Érase un caracol que cuando había lluvia de estrellas, salía a navegar. Y le daba igual: unas veces derrapaba, otras tragaba sopa de sal y siempre adelantaba barcos grandes y cruceros. Sin parar. Los viajeros, sorprendidos, agitaban sus brazos y le saludaban al pasar.
Este fue el mensaje del capitán: “Chicuelo, te vas a hundir un día de estos en el agua, sin más. Porque te crees más veloz que los demás. No entiendes las normas y te vas a agotar. El mar está hecho para grandes marineros que controlan sus barcos con el timón. Saben a qué puerto quieren llegar. Y simplemente van, sin rechistar”.
Había una estrella de mar que escuchó atenta sus palabras y subió trepando hasta la cubierta del barco. “Señor capitán, hay algo que tengo que aclarar, que para eso vivo en este lugar.
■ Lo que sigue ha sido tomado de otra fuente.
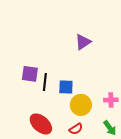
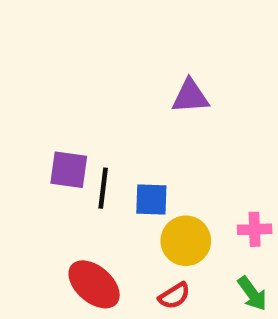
purple triangle: (83, 42) -> (190, 96), turned 30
Quizá sea usted quien no conoce los hábitos de esta masa de agua, tan transparente y con tanta paz. Mi amigo no desea contra la marea luchar, ni depender del carácter de las olas, ni del temporal. Tiene una casita hinchable, llena de chispetas de colores achuchables. En las noches de tormenta, se refugia en su interior, donde la luz propia brilla mejor. Al día siguiente, cuando la fauna marina está de buen humor, continúa su ruta sin temor. Capitán, ¿usted sabe cuál es el secreto del caracol? ¡Pues que él mismo sabe nadar a crol!”.